• [Your task]: After finding "brzo, v době, kdy ptáci a savci" in the data, write out its line and all following lines without change, up to and including the last one. Leave out pictures.

• [Data records]:

== Segment start ==

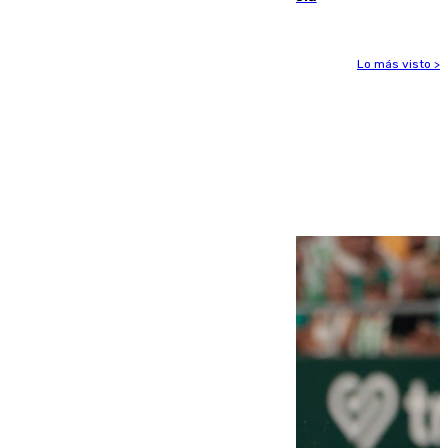
Lo más visto >
Más noticias
Ver más >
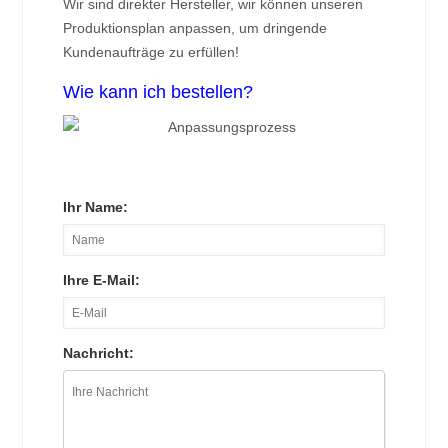
Wir sind direkter Hersteller, wir können unseren
Produktionsplan anpassen, um dringende
Kundenaufträge zu erfüllen!
Wie kann ich bestellen?
Ihr Name:
Ihre E-Mail:
Nachricht:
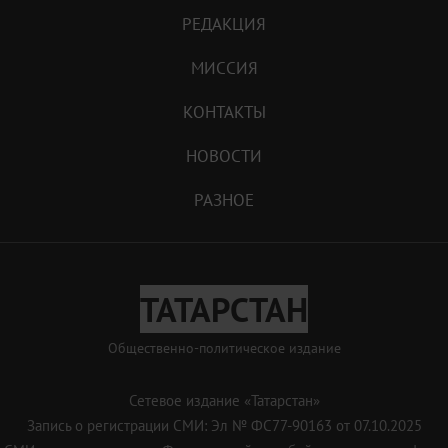
РЕДАКЦИЯ
МИССИЯ
КОНТАКТЫ
НОВОСТИ
РАЗНОЕ
ТАТАРСТАН
Общественно-политическое издание
Сетевое издание «Татарстан»
Запись о регистрации СМИ: Эл № ФС77-90163 от 07.10.2025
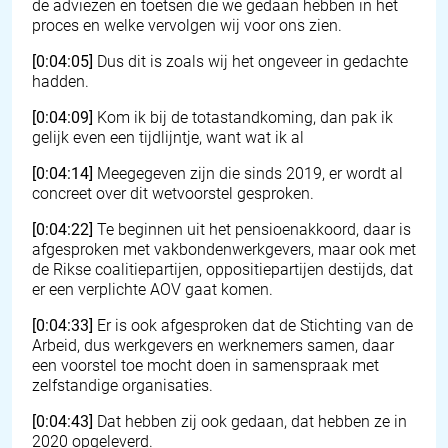
de adviezen en toetsen die we gedaan hebben in het
proces en welke vervolgen wij voor ons zien.
[0:04:05]
Dus dit is zoals wij het ongeveer in gedachte
hadden.
[0:04:09]
Kom ik bij de totastandkoming, dan pak ik
gelijk even een tijdlijntje, want wat ik al
[0:04:14]
Meegegeven zijn die sinds 2019, er wordt al
concreet over dit wetvoorstel gesproken.
[0:04:22]
Te beginnen uit het pensioenakkoord, daar is
afgesproken met vakbondenwerkgevers, maar ook met
de Rikse coalitiepartijen, oppositiepartijen destijds, dat
er een verplichte AOV gaat komen.
[0:04:33]
Er is ook afgesproken dat de Stichting van de
Arbeid, dus werkgevers en werknemers samen, daar
een voorstel toe mocht doen in samenspraak met
zelfstandige organisaties.
[0:04:43]
Dat hebben zij ook gedaan, dat hebben ze in
2020 opgeleverd.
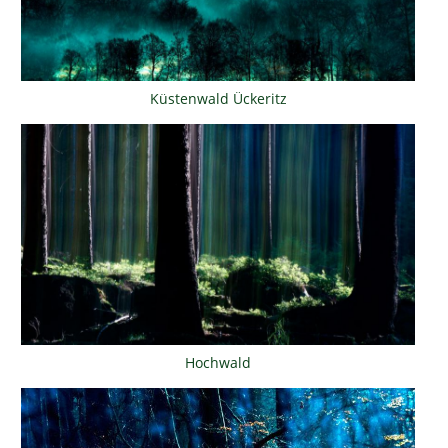
Küstenwald Ückeritz
Hochwald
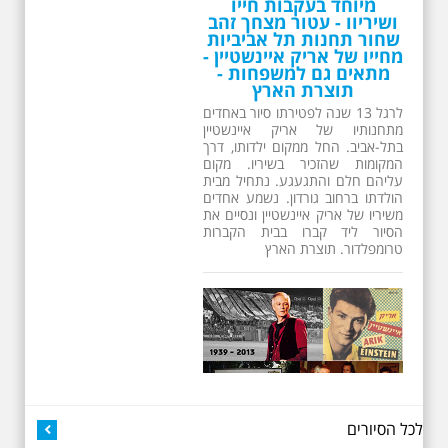
משיריו של אריק איינשטיין ונסיים את
הסיור ליד קברו בבית הקברות
טרומפלדור. תוצרת הארץ
26.6.2026 - שישי בבוקר
ב 10:00 אריק איינשטיין
סיור מיוחד בעקבות חייו
ושיריו - עטור מצחך זהב
שחור תחנות תל אביביות
מחייו של אריק איינשטיין -
מתאים גם למשפחות -
תוצרת הארץ
13 שנים לפטירתו של זמר ענק. סיור
באחדים מתחנותיו של אריק איינשטיין
בתל-אביב. החל ממקום ילדותו, דרך
המקומות שהזכיר בשיריו. מקום
לכל הסיורים
עליהם חלם והתגעגע. נתחיל מבית
הולדתו ברחוב גורדון. נשמע אחדים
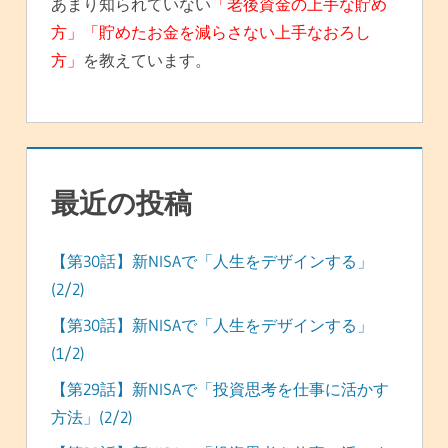
あまり知られていない
「老後資金の上手な貯め
方」「貯めたお金を減らさない上手なおろし
方」
を教えています。
最近の投稿
【第30話】新NISAで「人生をデザインする」
(2/2)
【第30話】新NISAで「人生をデザインする」
(1/2)
【第29話】新NISAで「投資思考を仕事に活かす
方法」(2/2)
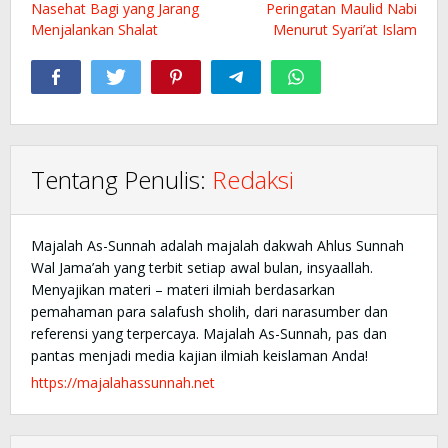
pos
Nasehat Bagi yang Jarang
Peringatan Maulid Nabi
Menjalankan Shalat
Menurut Syari’at Islam
Tentang Penulis:
Redaksi
Majalah As-Sunnah adalah majalah dakwah Ahlus Sunnah
Wal Jama’ah yang terbit setiap awal bulan, insyaallah.
Menyajikan materi – materi ilmiah berdasarkan
pemahaman para salafush sholih, dari narasumber dan
referensi yang terpercaya. Majalah As-Sunnah, pas dan
pantas menjadi media kajian ilmiah keislaman Anda!
https://majalahassunnah.net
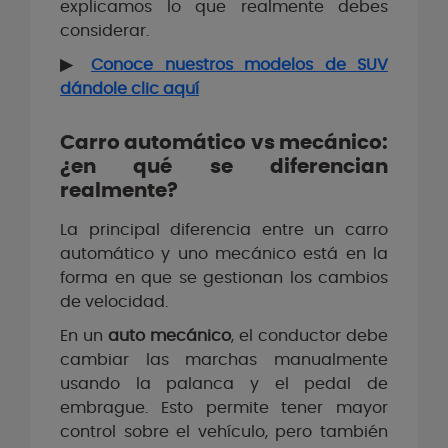
explicamos lo que realmente debes
considerar.
▶
Conoce nuestros modelos de SUV
dándole clic aquí
Carro automático vs mecánico:
¿en qué se diferencian
realmente?
La principal diferencia entre un carro
automático y uno mecánico está en la
forma en que se gestionan los cambios
de velocidad.
En un
auto mecánico
, el conductor debe
cambiar las marchas manualmente
usando la palanca y el pedal de
embrague. Esto permite tener mayor
control sobre el vehículo, pero también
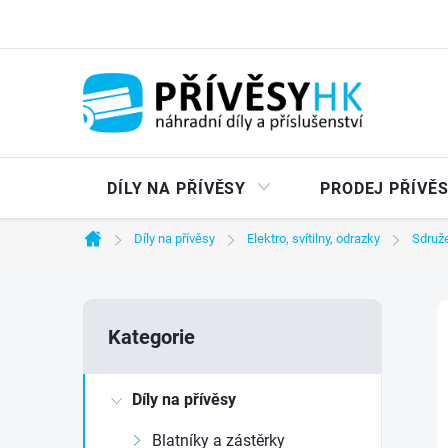
Přejít
na
obsah
DÍLY NA PŘÍVĚSY
PRODEJ PŘÍVĚ
Díly na přívěsy
Elektro, svítilny, odrazky
Sdruže
Domů
P
Přeskočit
Kategorie
kategorie
o
Díly na přívěsy
s
Blatníky a zástěrky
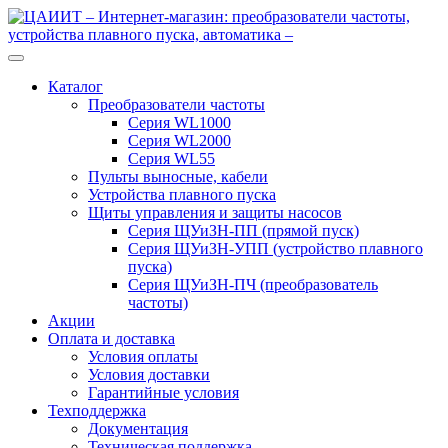
Перейти
Перейти
к
к
навигации
содержимому
Каталог
Преобразователи частоты
Серия WL1000
Серия WL2000
Серия WL55
Пульты выносные, кабели
Устройства плавного пуска
Щиты управления и защиты насосов
Серия ЩУиЗН-ПП (прямой пуск)
Серия ЩУиЗН-УПП (устройство плавного
пуска)
Серия ЩУиЗН-ПЧ (преобразователь
частоты)
Акции
Оплата и доставка
Условия оплаты
Условия доставки
Гарантийные условия
Техподдержка
Документация
Техническая поддержка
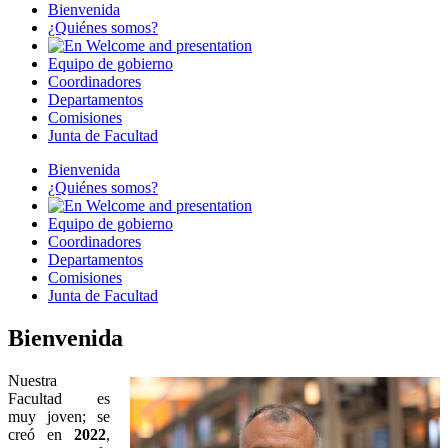
Bienvenida
¿Quiénes somos?
Welcome and presentation
Equipo de gobierno
Coordinadores
Departamentos
Comisiones
Junta de Facultad
Bienvenida
¿Quiénes somos?
Welcome and presentation
Equipo de gobierno
Coordinadores
Departamentos
Comisiones
Junta de Facultad
Bienvenida
Nuestra
Facultad es
muy joven; se
creó en
2022
,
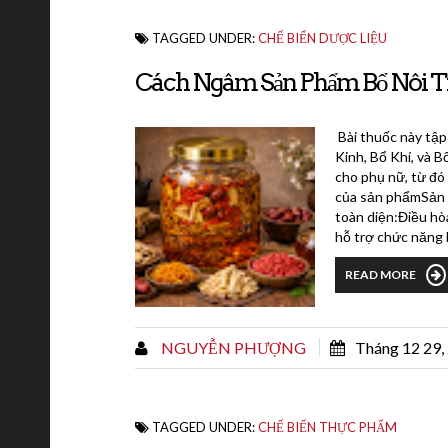
TAGGED UNDER:
CHẾ BIẾN DƯỢC LIỆU
Cách Ngâm Sản Phẩm Bổ Nôi Ti
Bài thuốc này tập
Kinh, Bổ Khí, và 
cho phụ nữ, từ đó 
của sản phẩmSản p
toàn diện:Điều hò
hỗ trợ chức năng 
READ MORE
NGUYỄN PHƯỢNG
Tháng 12 29,
TAGGED UNDER:
CHẾ BIẾN THỰC PHẨM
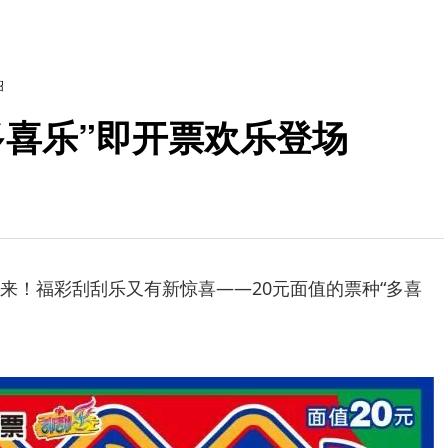
绍
多喜乐”即开票欢乐登场
来！福彩刮刮乐又有新惊喜——20元面值的票种“多喜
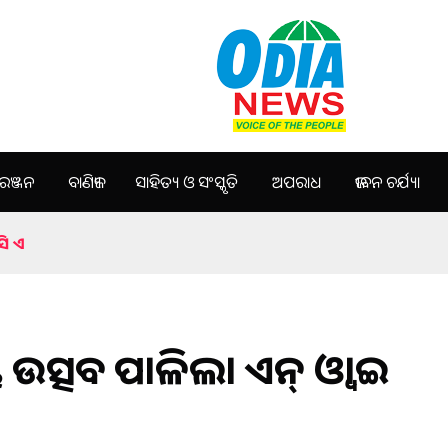
ଞ୍ଜନ
ବାଣିଜ୍ୟ
ସାହିତ୍ୟ ଓ ସଂସ୍କୃତି
ଅପରାଧ
ଜୀବନ ଚର୍ଯ୍ୟା
ସି ଏ
ଉତ୍ସବ ପାଳିଲା ଏନ୍ ଓ୍ବାଇ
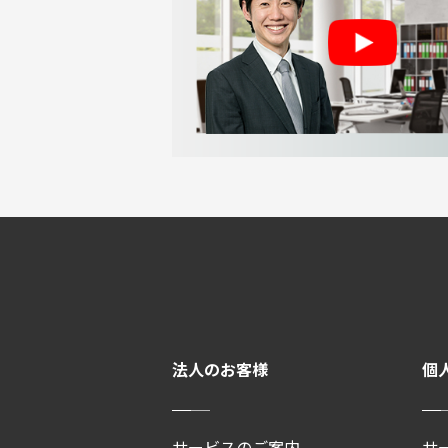
法人のお客様
個
サービスのご案内
サ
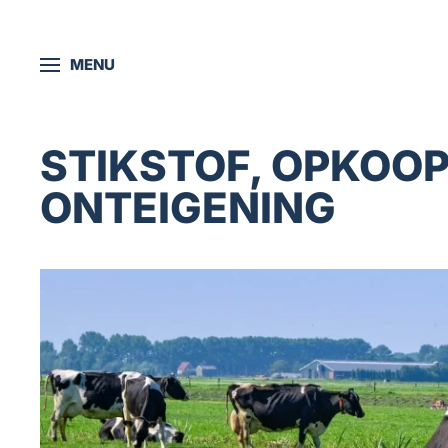
Skip to main content
MENU
STIKSTOF, OPKOOP
ONTEIGENING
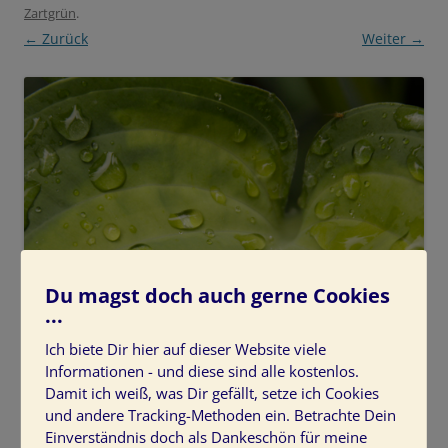
Zartgrün
.
← Zurück
Weiter →
Du magst doch auch gerne Cookies
...
Ich biete Dir hier auf dieser Website viele
Informationen - und diese sind alle kostenlos.
Damit ich weiß, was Dir gefällt, setze ich Cookies
und andere Tracking-Methoden ein. Betrachte Dein
Einverständnis doch als Dankeschön für meine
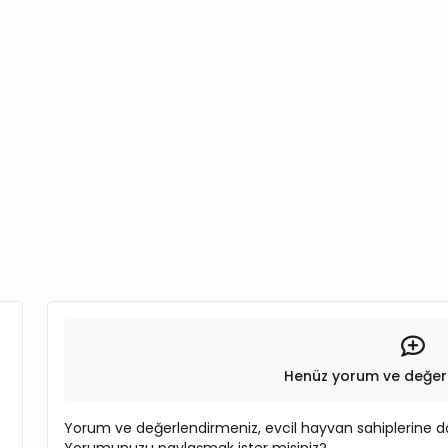
Henüz yorum ve değer
Yorum ve değerlendirmeniz, evcil hayvan sahiplerine do
Yorumunuzu paylaşmak ister misiniz?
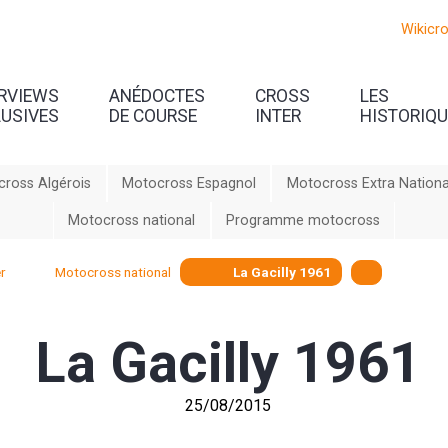
Wikicr
ERVIEWS
ANÉDOCTES
CROSS
LES
LUSIVES
DE COURSE
INTER
HISTORIQ
ross Algérois
Motocross Espagnol
Motocross Extra Nationa
Motocross national
Programme motocross
r
Motocross national
La Gacilly 1961
La Gacilly 1961
25/08/2015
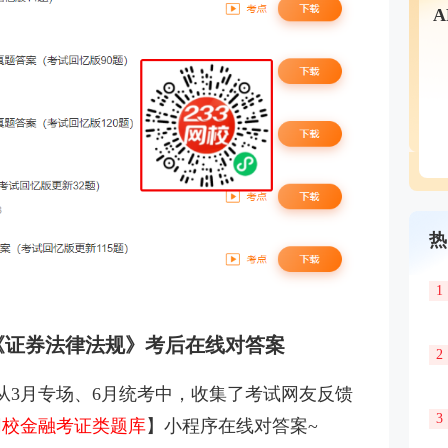
热
1
试《证券法律法规》考后在线对答案
2
们从3月专场、6月统考中，收集了考试网友反馈
3
3网校金融考证类题库
】小程序在线对答案~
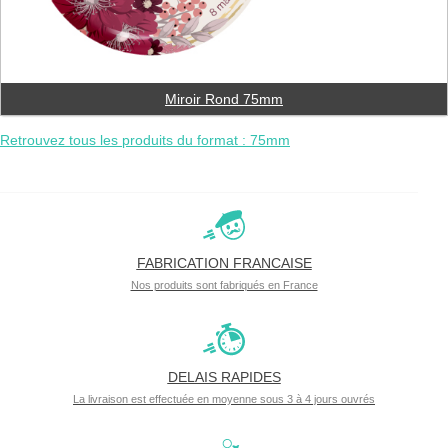
Miroir Rond 75mm
Retrouvez tous les produits du format : 75mm
FABRICATION FRANCAISE
Nos produits sont fabriqués en France
DELAIS RAPIDES
La livraison est effectuée en moyenne sous 3 à 4 jours ouvrés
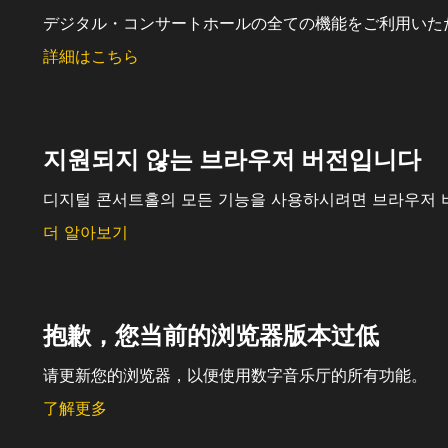
デジタル・コンサートホールの全ての機能をご利用いた
詳細はこちら
지원되지 않는 브라우저 버전입니다
디지털 콘서트홀의 모든 기능을 사용하시려면 브라우저 
더 알아보기
抱歉，您当前的浏览器版本过低
请更新您的浏览器，以便使用数字音乐厅的所有功能。
了解更多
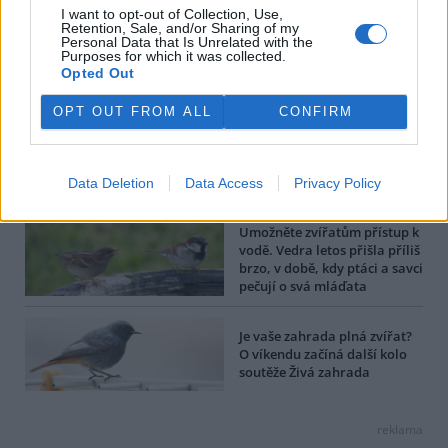
Do Prahy dorazili jezdci
I want to opt-out of Collection, Use,
cyklistické štafety, míří na
Retention, Sale, and/or Sharing of my
konferenci o klimatu
Personal Data that Is Unrelated with the
Purposes for which it was collected.
Opted Out
Další články autora |
OPT OUT FROM ALL
CONFIRM
Nepoužívejte lepící pasti na
hmyz – je to nezákonné a
ublížíte ptákům a dalším
Data Deletion
Data Access
Privacy Policy
živočichům
Umožněte zvířatům přístup k
vodě. Vedra letos přišla příliš
brzo, v době, kdy ptáci a savci
pečují o svá mláďata
Je vaše zahrada plná zvířat?
O víkendu začíná další kolo
soutěže Živá zahrada
reklama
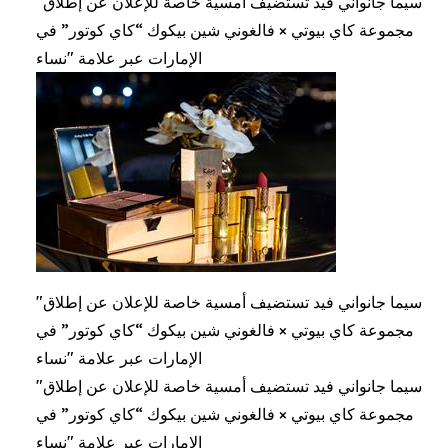
"سيما جانواني فيد تستضيف أمسية خاصة للإعلان عن إطلاق
مجموعة كاي بيوتي × فالغوني شين بيكوك “كاي كوتور” في
الإمارات عبر علامة "نساء
"سيما جانواني فيد تستضيف أمسية خاصة للإعلان عن إطلاق
مجموعة كاي بيوتي × فالغوني شين بيكوك “كاي كوتور” في
الإمارات عبر علامة "نساء
"سيما جانواني فيد تستضيف أمسية خاصة للإعلان عن إطلاق
مجموعة كاي بيوتي × فالغوني شين بيكوك “كاي كوتور” في
الإمارات عبر علامة "نساء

== Segment end ==

• [Your solution]:
brzo, v době, kdy ptáci a savci
pečují o svá mláďata
Je vaše zahrada plná zvířat?
O víkendu začíná další kolo
soutěže Živá zahrada
reklama
"سيما جانواني فيد تستضيف أمسية خاصة للإعلان عن إطلاق
مجموعة كاي بيوتي × فالغوني شين بيكوك “كاي كوتور” في
الإمارات عبر علامة "نساء
"سيما جانواني فيد تستضيف أمسية خاصة للإعلان عن إطلاق
مجموعة كاي بيوتي × فالغوني شين بيكوك “كاي كوتور” في
الإمارات عبر علامة "نساء
"سيما جانواني فيد تستضيف أمسية خاصة للإعلان عن إطلاق
مجموعة كاي بيوتي × فالغوني شين بيكوك “كاي كوتور” في
الإمارات عبر علامة "نساء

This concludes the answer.